Franchement, on frôle l’indigestion. C’est la curée, le grand déballage : aujourd’hui, sur les écrans de télé(-réalité) et d’ordinateur, via les blogs et les Tweets, l’intimité se déverse, le « moi-je » s’épanche dans une surenchère narcissique plus ou moins digne d’intérêt (dernier Tweet : « Il est 13 h 16, je mange une tarte aux fraises. ») Le mood contemporain est à la surexposition de l’ego souverain. C’est un nouvel impératif catégorique : dévoile ce que tu es – ou quand l’intime s’intime.

Dans ce contexte, voici peut-être une bouée de sauvetage. Le nouvel essai de François Jullien mobilise précisément « la ressource de l’intime » contre « le culte de l’intériorité » et du je tout-puissant. On connaît l’auteur : philosophe et sinologue, il ne cesse dans son œuvre de faire le détour par la pensée chinoise pour mieux ébranler les certitudes occidentales. Or, ici, de la Chine il ne sera que peu question. Cette fois, François Jullien ne joue pas tellement la Chine contre l’Occident, mais plutôt l’Occident… contre lui-même. Voyons cela.

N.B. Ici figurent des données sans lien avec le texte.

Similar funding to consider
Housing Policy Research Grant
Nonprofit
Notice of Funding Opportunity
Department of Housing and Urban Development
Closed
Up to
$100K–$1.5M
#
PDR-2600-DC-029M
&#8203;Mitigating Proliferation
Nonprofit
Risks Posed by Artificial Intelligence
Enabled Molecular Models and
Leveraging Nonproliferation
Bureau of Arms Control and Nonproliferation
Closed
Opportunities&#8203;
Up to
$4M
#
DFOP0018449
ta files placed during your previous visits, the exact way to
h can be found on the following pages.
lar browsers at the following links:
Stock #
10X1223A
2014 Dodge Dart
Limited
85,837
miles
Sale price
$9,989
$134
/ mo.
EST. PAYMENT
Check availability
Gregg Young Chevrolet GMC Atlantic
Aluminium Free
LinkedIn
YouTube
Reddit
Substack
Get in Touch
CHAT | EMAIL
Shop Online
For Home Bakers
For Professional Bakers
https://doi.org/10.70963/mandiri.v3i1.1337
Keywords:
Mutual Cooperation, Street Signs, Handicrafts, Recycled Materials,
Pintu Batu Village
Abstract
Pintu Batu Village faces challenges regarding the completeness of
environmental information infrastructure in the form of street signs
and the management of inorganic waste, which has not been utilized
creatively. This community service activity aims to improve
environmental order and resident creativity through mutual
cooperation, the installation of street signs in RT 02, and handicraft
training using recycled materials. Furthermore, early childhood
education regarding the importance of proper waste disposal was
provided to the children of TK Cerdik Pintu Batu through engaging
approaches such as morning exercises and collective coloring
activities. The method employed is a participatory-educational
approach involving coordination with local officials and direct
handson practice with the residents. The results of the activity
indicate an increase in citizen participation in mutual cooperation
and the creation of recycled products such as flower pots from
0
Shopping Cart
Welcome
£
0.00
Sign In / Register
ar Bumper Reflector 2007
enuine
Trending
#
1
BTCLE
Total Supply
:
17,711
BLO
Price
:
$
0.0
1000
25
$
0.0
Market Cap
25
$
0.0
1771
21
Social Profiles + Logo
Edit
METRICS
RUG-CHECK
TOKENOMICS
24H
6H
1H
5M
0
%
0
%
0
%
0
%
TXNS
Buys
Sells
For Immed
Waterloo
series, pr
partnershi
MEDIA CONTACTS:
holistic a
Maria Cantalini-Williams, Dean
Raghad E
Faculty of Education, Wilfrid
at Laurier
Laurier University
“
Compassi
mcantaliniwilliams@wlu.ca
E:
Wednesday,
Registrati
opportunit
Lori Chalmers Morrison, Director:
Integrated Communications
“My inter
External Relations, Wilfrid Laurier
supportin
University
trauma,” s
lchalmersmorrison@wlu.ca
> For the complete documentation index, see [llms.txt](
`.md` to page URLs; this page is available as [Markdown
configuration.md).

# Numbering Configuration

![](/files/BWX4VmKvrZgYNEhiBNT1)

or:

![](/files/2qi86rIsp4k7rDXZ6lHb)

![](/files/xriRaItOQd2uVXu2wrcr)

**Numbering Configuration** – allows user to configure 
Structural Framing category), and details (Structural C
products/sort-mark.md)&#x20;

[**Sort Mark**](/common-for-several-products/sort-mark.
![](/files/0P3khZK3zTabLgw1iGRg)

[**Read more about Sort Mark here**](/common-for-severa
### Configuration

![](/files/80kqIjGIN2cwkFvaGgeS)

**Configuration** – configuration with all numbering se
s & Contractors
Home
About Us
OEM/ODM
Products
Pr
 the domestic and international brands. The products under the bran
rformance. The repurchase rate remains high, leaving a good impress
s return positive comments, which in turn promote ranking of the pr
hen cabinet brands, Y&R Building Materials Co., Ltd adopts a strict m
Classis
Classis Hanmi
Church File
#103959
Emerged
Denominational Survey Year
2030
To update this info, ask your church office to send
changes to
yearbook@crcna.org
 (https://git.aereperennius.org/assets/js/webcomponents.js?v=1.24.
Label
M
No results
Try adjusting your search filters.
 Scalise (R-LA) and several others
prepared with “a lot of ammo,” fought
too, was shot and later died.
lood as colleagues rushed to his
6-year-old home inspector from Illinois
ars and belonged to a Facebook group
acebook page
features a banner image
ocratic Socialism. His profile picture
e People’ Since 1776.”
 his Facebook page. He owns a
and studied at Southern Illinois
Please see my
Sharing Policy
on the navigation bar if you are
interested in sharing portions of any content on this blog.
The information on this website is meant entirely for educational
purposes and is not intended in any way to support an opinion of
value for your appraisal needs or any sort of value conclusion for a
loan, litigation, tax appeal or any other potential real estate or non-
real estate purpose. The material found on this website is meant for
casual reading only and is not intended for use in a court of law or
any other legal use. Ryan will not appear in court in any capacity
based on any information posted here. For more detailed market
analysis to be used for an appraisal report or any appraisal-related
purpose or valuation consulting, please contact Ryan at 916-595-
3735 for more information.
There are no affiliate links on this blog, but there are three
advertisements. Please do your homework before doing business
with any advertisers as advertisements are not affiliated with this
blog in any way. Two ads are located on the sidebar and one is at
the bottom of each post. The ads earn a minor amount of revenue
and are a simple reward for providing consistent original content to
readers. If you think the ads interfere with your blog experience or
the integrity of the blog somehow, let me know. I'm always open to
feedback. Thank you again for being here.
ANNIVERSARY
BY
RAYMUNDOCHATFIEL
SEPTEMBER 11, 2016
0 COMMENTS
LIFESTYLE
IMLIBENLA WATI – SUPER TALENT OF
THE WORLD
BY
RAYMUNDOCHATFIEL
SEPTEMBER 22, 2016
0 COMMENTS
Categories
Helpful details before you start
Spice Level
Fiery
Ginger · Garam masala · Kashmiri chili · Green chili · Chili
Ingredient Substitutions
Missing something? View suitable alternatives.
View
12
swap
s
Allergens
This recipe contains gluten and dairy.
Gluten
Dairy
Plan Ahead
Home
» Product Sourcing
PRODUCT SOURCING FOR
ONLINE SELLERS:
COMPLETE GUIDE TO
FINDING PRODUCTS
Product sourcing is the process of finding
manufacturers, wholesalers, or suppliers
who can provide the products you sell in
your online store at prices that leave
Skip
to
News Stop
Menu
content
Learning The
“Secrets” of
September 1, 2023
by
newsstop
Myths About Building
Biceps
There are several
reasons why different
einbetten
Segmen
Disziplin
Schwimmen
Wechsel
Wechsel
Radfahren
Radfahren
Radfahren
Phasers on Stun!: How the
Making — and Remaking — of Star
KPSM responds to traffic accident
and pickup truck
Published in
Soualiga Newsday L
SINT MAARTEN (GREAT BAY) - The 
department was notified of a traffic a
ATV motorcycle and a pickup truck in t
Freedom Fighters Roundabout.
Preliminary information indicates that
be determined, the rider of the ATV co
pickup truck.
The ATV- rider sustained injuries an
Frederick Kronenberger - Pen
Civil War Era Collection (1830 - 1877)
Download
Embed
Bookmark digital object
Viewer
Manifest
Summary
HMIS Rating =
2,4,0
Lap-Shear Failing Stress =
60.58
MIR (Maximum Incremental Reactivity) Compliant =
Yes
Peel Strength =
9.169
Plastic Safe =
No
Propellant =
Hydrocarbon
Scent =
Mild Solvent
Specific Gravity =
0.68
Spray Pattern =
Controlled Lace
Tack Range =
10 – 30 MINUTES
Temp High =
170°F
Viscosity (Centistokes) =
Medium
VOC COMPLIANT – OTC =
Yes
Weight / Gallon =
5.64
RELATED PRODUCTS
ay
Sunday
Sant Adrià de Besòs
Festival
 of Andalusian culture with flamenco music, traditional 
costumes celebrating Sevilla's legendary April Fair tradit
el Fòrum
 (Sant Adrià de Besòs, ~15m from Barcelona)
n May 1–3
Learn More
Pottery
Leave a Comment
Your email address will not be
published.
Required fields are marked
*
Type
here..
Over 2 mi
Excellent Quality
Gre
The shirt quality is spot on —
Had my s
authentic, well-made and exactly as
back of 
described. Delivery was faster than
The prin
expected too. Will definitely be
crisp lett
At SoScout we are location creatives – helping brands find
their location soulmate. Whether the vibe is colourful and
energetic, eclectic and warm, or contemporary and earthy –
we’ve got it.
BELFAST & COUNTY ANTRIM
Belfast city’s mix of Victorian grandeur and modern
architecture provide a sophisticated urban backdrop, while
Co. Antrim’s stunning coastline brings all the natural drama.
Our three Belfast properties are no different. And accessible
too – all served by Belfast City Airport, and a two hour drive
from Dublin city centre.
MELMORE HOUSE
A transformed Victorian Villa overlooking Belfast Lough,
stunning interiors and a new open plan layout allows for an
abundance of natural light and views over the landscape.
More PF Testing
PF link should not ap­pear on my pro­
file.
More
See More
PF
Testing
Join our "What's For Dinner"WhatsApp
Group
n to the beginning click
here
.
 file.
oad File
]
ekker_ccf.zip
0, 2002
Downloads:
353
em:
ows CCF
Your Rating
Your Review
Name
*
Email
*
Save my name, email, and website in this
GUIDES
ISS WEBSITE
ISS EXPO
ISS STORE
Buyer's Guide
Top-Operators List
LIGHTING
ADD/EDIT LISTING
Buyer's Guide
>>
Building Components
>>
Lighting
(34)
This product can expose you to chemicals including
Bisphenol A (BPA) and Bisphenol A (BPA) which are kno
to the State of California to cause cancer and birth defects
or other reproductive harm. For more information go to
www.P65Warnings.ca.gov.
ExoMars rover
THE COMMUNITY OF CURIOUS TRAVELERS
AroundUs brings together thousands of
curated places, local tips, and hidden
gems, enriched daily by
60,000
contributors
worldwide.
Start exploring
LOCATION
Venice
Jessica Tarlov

De l’intime, donc. S’emparer d’un tel sujet suppose d’emblée de revenir « au ras de la langue », aux usages courants du terme. L’intime renvoie d’abord à la sphère de l’intériorité, du privé, du secret. Mais un autre sens se révèle à travers des expressions comme « avoir des relations intimes », « être l’intime de quelqu’un ». Le mot fait alors signe vers un échange intersubjectif. Rentrée au dedans ou ouverture au dehors ? François Jullien convertit l’alternative en dynamique : dans l’intime, « l’intériorité se creuse, mais en sortant d’elle-même », en faisant l’expérience de l’altérité. Au fond de lui-même, le je découvre « l’Autre », son autre, et bâtit avec lui « un dedans partagé ». Retraçant la généalogie d’une telle conception, François Jullien remonte au christianisme et à saint Augustin. Les Confessions décrivent en effet l’itinéraire d’un homme qui s’adonne à Dieu, « plus intérieur que mon intime » (interiori intimo meo). Ensuite, tournant de la modernité, l’Autre prend forme humaine dans l’œuvre de Rousseau : dans ses Confessions à lui, Jean-Jacques savoure l’intimité quotidienne avec sa protectrice Madame de Warens – sa « Maman » avec laquelle il finira néanmoins par se comporter comme un homme…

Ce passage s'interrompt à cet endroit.